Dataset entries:
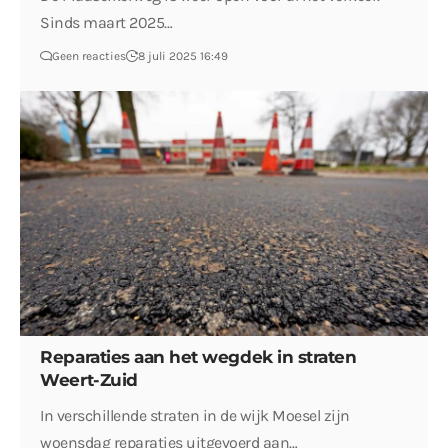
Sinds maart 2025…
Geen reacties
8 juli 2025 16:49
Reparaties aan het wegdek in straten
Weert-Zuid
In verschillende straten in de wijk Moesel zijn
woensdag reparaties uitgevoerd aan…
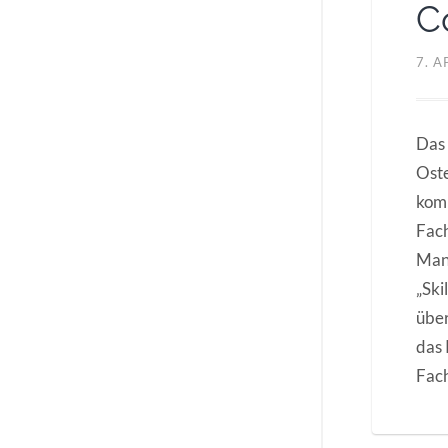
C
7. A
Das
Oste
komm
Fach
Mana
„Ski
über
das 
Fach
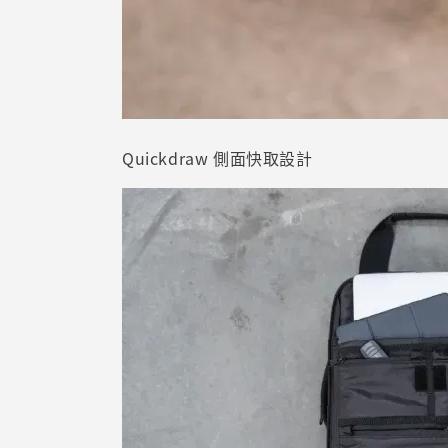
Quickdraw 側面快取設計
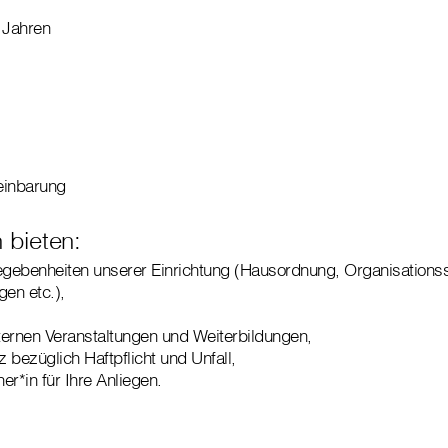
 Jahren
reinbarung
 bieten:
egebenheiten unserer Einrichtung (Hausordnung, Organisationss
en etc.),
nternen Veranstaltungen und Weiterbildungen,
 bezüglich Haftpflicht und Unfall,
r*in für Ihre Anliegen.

...

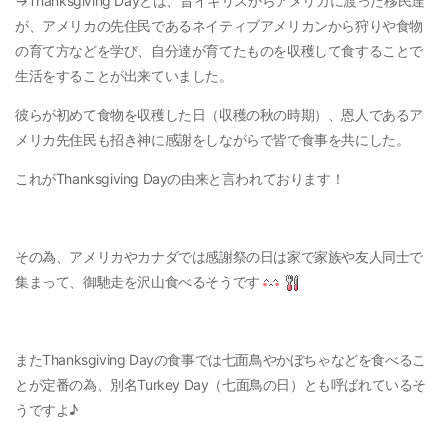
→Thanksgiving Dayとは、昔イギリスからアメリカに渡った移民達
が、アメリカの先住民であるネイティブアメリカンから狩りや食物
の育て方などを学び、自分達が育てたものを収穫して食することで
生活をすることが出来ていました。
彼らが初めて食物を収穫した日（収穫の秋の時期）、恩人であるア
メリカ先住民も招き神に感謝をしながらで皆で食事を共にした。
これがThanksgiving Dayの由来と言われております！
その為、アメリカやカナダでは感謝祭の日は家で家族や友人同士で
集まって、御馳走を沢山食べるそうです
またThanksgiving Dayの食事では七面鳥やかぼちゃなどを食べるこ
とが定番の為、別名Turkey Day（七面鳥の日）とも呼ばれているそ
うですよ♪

• **PROBLEM TO SOLVE**:
In the records above, find the line with "woensdag reparaties uitgevoerd aan…" and the line with "r*in für Ihre Anliegen."; please transcribe exactly those two lines and all lines between them, omitting any picture.

• **PROBLEM SOLUTION**:
woensdag reparaties uitgevoerd aan…
C
7. A
Das
Oste
komm
Fach
Mana
„Ski
über
das 
Fach
Quickdraw 側面快取設計
 Jahren
reinbarung
 bieten:
egebenheiten unserer Einrichtung (Hausordnung, Organisationss
en etc.),
nternen Veranstaltungen und Weiterbildungen,
 bezüglich Haftpflicht und Unfall,
r*in für Ihre Anliegen.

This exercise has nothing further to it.